_BRIEF_: Across these entries, count the lines holding the string "Fire"; the number is the whole answer.

_EXTRACTED DATA_:
= = = =

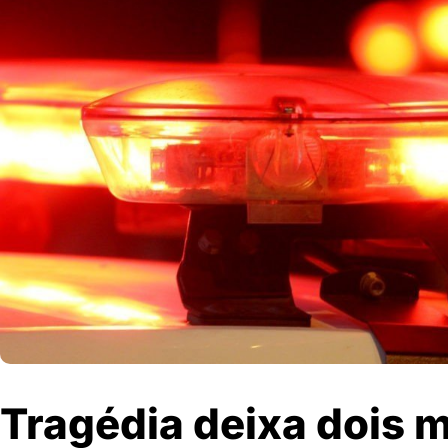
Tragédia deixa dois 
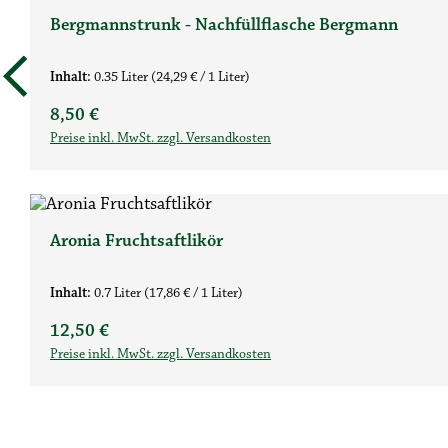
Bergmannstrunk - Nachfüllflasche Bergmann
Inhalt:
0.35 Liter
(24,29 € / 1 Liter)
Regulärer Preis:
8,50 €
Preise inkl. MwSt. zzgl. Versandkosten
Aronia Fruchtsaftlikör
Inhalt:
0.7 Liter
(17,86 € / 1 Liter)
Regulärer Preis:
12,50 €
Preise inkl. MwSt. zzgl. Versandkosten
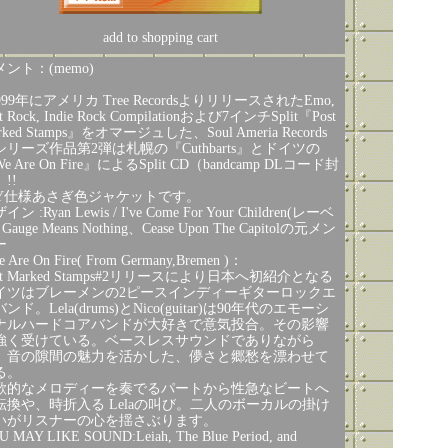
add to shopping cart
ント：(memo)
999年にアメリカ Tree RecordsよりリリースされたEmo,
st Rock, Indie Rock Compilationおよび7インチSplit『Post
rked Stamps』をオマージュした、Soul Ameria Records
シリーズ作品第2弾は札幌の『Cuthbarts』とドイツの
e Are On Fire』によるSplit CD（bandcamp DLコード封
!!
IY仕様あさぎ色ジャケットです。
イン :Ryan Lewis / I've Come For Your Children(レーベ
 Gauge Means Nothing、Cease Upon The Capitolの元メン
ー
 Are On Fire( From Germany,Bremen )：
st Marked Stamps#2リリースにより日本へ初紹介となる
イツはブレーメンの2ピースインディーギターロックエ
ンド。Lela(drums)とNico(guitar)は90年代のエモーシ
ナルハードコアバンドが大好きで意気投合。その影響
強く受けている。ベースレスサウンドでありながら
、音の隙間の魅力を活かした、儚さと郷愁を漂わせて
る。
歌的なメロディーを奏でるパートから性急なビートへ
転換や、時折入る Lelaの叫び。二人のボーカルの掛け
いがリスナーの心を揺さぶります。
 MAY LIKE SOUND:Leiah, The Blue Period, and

= = = =

_RESULT FOR THIS EXERCISE_: 2